Even with a market that has become increasingly focused on short term news flow, the companies in the portfolio have had a broadly positive reporting season, although the impact of weaker consumer confidence has been evident with more UK companies in the wider market warning of tougher times ahead. The existing portfolio remains underweight in its exposure to the more cyclical domestic-focused businesses. Going forward, the Manager remains vigilant for opportunities that may be presented by such a market backdrop, both in implementing the realignment process referred to above, but also in general for investing in their preferred companies at attractive valuations.
James Barnes
Chairman
22 June 2018
INTERIM BOARD REPORT - OTHER MATTERS
Directors' Responsibilities Statement
The Directors are responsible for preparing the Half-Yearly Financial Report in accordance with applicable law and regulations. The Directors confirm that to the best of their knowledge:
• the condensed set of financial statements within the Half-Yearly Financial Report has been prepared in accordance with Financial Reporting Standard 104 'Interim Financial Reporting';
• the Interim Board Report (constituting the interim management report) includes a fair review of the information required by rule 4.2.7R of the Disclosure Guidance and Transparency Rules (being an indication of important events that have occurred during the first six months of the financial year and their impact on the condensed set of financial statements and a description of the principal risks and uncertainties for the remaining six months of the financial year) and 4.2.8R (being related party transactions that have taken place during the first six months of the financial year and that have materially affected the financial position of the Company during that period; and any changes in the related party transactions described in the last Annual Report that could so do).
Principal Risks and Uncertainties
The Board regularly reviews the principal risks and uncertainties which it has identified, together with the mitigation actions it has established to manage the risks. These are set out within the Strategic Report contained within the Annual Report for the year ended 31 October 2017. The Board has identified the principal risks and uncertainties facing that Company which can be summarised under the following headings:
• Investment strategy and objectives
• Investment management
• Income/dividends
• Financial obligations
• Gearing
• Regulatory
• Operational
The Company's principal risks and uncertainties have not changed materially since the date of the Annual Report and are not expected to change materially for the remaining six months of the Company's financial year.
Going Concern
The Company's assets consist substantially of equity shares in companies traded on the London Stock Exchange which are, in most circumstances, realisable within a short timescale. The Board has set limits for borrowing and regularly reviews actual exposures, cash flow projections and compliance with banking covenants. As such, the Directors believe that the Company has adequate financial resources to continue in operational existence for the foreseeable future and at least 12 months from the date of this Report.

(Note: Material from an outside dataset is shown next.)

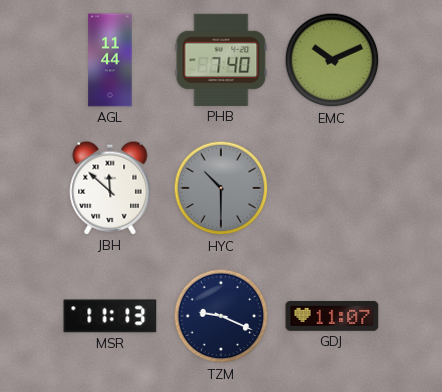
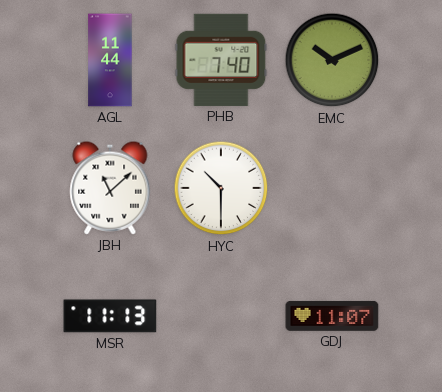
JBH: 11:52 -> 11:08
HYC dial: grey -> white
TZM: 9:19 -> none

As explained in the Chairman's Statement, the Board has announced proposals for the merger of the Company with Standard Life UK Smaller Companies Trust plc ("SLS"), an investment trust with a similar mandate managed by the Company's Manager. As stated in the Chairman's Statement, the Board believes there are a number of benefits of the merger. The merger would be effected by way of a scheme of reconstruction of the Company under section 110 of the Insolvency Act 1986 resulting in the voluntary liquidation of the Company and a roll-over of shares in the Company into SLS.
The Directors are aware that should this transaction proceed to completion, the Company will no longer exist as a corporate entity. In accordance with accounting standards, this obviously constitutes a material uncertainty that may cast significant doubt upon the Company's ability to continue as a going concern. The Directors clearly still consider that in the event that the merger doesn't proceed, the Company would continue as a going concern.
Performance to 30 April 2018
1 year return | 3 year return | 5 year return | |
Total return* | % | % | % |
Share price | 27.5 | 52.9 | 66.8 |
Net asset value per share | 19.1 | 46.4 | 90.9 |
FTSE SmallCap Index (ex IC's) | 6.1 | 34.7 | 84.3 |
* The total return for share price and net asset value is calculated on the basis of reinvesting dividends to shareholders on the ex-dividend date.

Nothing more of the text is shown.